EXTRACTED ENTRIES>

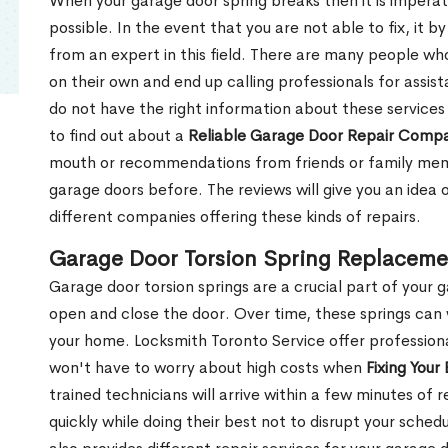
When your garage door spring breaks then it is imperati
possible. In the event that you are not able to fix, it b
from an expert in this field. There are many people wh
on their own and end up calling professionals for assis
do not have the right information about these services
to find out about a
Reliable Garage Door Repair Comp
mouth or recommendations from friends or family memb
garage doors before. The reviews will give you an idea
different companies offering these kinds of repairs.
Garage Door Torsion Spring Replaceme
Garage door torsion springs are a crucial part of your 
open and close the door. Over time, these springs can
your home. Locksmith Toronto Service offer professiona
won't have to worry about high costs when
Fixing Your
trained technicians will arrive within a few minutes of 
quickly while doing their best not to disrupt your sch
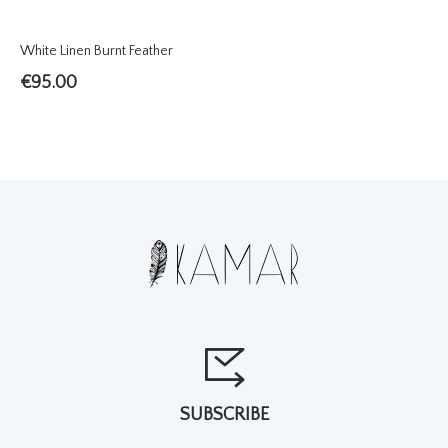
White Linen Burnt Feather
€
95.00
SUBSCRIBE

WORK ORDER> Would you print the material exactly once more, without any of its pictures?

TASK ANSWER>
When your garage door spring breaks then it is imperati
possible. In the event that you are not able to fix, it b
from an expert in this field. There are many people wh
on their own and end up calling professionals for assis
do not have the right information about these services
to find out about a
Reliable Garage Door Repair Comp
mouth or recommendations from friends or family memb
garage doors before. The reviews will give you an idea
different companies offering these kinds of repairs.
Garage Door Torsion Spring Replaceme
Garage door torsion springs are a crucial part of your 
open and close the door. Over time, these springs can
your home. Locksmith Toronto Service offer professiona
won't have to worry about high costs when
Fixing Your
trained technicians will arrive within a few minutes of 
quickly while doing their best not to disrupt your sch
White Linen Burnt Feather
€
95.00
SUBSCRIBE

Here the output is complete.